The Intubation Bundle for Patients With Shock (6)
A multi-center study of an “intubation bundle”, a set of procedures, in patient being intubated in the ICU showed a reduction in severe hypoxia and hypotension.
It is very important to recognize that this protocol is not completely appropriate for ED shock patients.
The etomidate or ketamine dose used for induction in this protocol are inappropriate and are much higher than the doses recommended in the Airway Manual cited above. Also the Airway Manual as noted above recommends catecholamine infusion be begun before intubation in hypotensive patients. “Preintubation hypotension is more easily managed with with catecholamine infusion initiated before intubation.” (5)
Intubation care bundle management
1. Presence of two operators
2. Fluid loading (isotonic saline 500 ml or starch 250 ml) in absence of cardiogenic pulmonary edema
3. Preparation of long-term sedation
4. Preoxygenation for 3 min with NIPPV in case of acute respiratory failure (FiO2 100%, pressure support ventilation level between 5 and 15 cm H2O to obtain an expiratory tidal volume between 6 and 8 ml/kg and PEEP of 5 cm H2O)

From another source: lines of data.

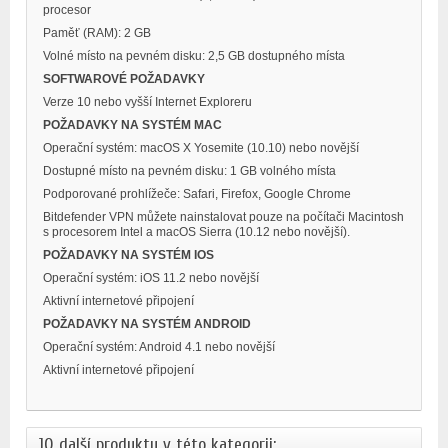
procesor
Paměť (RAM): 2 GB
Volné místo na pevném disku: 2,5 GB dostupného místa
SOFTWAROVÉ POŽADAVKY
Verze 10 nebo vyšší Internet Exploreru
POŽADAVKY NA SYSTÉM MAC
Operační systém: macOS X Yosemite (10.10) nebo novější
Dostupné místo na pevném disku: 1 GB volného místa
Podporované prohlížeče: Safari, Firefox, Google Chrome
Bitdefender VPN můžete nainstalovat pouze na počítači Macintosh
s procesorem Intel a macOS Sierra (10.12 nebo novější).
POŽADAVKY NA SYSTÉM IOS
Operační systém: iOS 11.2 nebo novější
Aktivní internetové připojení
POŽADAVKY NA SYSTÉM ANDROID
Operační systém: Android 4.1 nebo novější
Aktivní internetové připojení
10 další produkty v této kategorii:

5. Rapid sequence induction: etomidate 0.2–0.3 mg/kg or ketamine 1.5–3 mg/kg [Note: these doses of etomidate and ketamine are much higher than those recommend in the Airway Manual for patients with compensated or uncompensated shock—see above] combined with succinylcholine 1–1.5 mg/kg in absence of allergy, hyperkalemia, severe acidosis, acute or chronic neuromuscular disease, burn patient
for more than 48 h and medullar trauma
6. Sellick maneuver
7. Immediate conﬁrmation of tube placement by capnography
8. Norepinephrine if diastolic blood pressure remains < 35 mmHg
9. Initiate long-term sedation
10. Initial ‘‘protective ventilation’’: tidal volume 6–8 ml/kg of ideal body weight, PEEP < 5 cmH2O and respiratory rate between 10 and 20 cycles/min, FiO2 100% for a plateau pressure < 30 cmH2O
NIPPV non-invasive positive pressure ventilation, PEEP positive end expiratory pressure, FiO2 inspired oxygen fraction
(1) Manual of Emergency Airway Management 4th ed, 2012. RM Walls and MF Murphy, p. 388.
(2) Ibid., p. 385.
(3) Ibid., p. 386.
(4) Ibid., pp. 386 + 387.
(5) Ibid., pp. 387 + 389.
(6) An Intervention to Decrease Complications Related to Endotracheal Intubation in the Intesive Care Unit: A Prospective, Multiple-center Study. S Jaber et al. Intensive Care Med. 2010;36(2):248-255.